= Sons of Ham =

Sons of Ham was a 1900 musical staged in the United States. Will Marion Cook wrote the music and Jesse A. Shipp the book. It was a farce, with Bert Williams and George Walker portraying two young men mistaken for twin heirs. It was their first majorly successful show.

It opened October 15, 1900 at the Star Theatre and closed October 20, 1900 after 8 performances. It also played April 29, 1901 at the Grand Opera House and closed May 4, 1901 after 8 performances. The cast also included Williams' wife, Lottie Williams in the role of Gabby Slaughtry.

Bert Williams and George Walker were photographed performing their characters in the show. The show succeeded their first together, A Lucky Coon. The title of the show, a biblical reference, caused some controversy and protest. Their show In Dahomey followed.
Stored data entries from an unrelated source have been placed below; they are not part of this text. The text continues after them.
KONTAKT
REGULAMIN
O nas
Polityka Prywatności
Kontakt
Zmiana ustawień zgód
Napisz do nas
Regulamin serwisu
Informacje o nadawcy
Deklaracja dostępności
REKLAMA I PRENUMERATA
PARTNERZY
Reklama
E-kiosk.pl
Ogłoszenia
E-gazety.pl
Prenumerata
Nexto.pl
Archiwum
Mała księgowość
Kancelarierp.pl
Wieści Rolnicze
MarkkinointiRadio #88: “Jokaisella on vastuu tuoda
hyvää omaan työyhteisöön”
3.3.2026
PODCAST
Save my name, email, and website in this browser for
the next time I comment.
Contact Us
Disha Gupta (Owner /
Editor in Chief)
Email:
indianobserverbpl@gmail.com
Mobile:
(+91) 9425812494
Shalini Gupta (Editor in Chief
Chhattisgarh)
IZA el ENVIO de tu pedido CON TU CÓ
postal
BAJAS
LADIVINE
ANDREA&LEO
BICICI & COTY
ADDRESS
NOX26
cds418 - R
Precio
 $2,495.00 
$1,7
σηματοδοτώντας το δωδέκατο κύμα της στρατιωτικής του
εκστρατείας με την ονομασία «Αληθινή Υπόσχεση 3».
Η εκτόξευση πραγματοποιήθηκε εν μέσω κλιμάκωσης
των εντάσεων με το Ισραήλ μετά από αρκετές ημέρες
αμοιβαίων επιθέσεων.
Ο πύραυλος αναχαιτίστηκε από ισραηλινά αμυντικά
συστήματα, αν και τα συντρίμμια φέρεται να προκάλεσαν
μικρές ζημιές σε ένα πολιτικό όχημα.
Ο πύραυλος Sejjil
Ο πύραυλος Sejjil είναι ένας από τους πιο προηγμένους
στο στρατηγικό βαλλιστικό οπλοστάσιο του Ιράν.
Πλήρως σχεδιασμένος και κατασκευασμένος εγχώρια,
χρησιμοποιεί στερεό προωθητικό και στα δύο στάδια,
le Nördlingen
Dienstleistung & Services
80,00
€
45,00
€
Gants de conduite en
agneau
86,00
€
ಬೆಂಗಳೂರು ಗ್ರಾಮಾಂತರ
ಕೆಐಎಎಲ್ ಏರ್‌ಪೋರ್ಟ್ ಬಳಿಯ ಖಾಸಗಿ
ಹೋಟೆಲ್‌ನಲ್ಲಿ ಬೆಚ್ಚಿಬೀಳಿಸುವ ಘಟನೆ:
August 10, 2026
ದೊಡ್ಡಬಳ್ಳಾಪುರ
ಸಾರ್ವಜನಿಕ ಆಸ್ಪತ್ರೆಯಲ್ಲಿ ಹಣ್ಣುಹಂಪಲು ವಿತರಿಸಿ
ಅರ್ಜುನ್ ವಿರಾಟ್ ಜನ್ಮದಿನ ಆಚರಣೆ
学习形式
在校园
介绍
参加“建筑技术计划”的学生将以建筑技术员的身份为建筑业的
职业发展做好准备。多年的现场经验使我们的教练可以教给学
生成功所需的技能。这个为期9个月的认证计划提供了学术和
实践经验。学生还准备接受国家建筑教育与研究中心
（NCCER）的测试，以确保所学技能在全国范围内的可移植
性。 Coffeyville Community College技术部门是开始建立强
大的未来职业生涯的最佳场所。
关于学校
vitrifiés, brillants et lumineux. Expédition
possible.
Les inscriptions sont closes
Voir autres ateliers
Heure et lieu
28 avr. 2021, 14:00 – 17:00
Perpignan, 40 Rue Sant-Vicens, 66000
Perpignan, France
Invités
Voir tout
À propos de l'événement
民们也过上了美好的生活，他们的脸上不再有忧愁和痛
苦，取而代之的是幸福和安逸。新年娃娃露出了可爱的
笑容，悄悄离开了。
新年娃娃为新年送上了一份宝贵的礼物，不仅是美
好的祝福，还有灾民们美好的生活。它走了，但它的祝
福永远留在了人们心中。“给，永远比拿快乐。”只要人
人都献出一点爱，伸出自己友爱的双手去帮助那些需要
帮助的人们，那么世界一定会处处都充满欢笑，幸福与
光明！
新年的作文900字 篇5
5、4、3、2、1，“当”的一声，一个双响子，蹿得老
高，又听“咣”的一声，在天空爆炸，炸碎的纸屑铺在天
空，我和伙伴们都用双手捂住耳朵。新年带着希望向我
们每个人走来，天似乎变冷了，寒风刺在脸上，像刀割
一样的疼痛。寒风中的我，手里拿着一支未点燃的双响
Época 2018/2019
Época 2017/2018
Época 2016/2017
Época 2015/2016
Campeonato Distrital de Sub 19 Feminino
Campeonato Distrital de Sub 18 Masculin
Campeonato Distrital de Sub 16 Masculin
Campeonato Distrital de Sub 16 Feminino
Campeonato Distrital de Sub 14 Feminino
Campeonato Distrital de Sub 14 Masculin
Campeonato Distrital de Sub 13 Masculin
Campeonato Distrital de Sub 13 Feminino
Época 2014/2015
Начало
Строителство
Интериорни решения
In the fall of 1902, Williams and Walker created a No. 2 company, fronted by Dan Avery and Charles Hart and stage managed by Charles S. Sager. They rehearsed in late September, and went on the road to White Plains, NY (mid-October), Holyoke, Mass (Oct 28), Turners Falls, Mass (Oct 31), Meriden, Conn (Nov 6), Bloomsburg, PA (Nov 27), Washington, DC (Dec 2); Wilmington, Delaware (Dec 10), New Haven, Conn (Dec 22-24), Hartford, Conn (Dec 25). In the new year, the company played Portland, Maine (mid-January), Rochester, NY (end of March), Tampa and St. Petersburg, Florida (mid-April), Washington, DC again (April 29), Reading, PA (May 19-20), Allentown, PA (May 21), Harrisburg, PA (May 22), Pottsville, PA (May 23, and Carlisle, PA (May 25).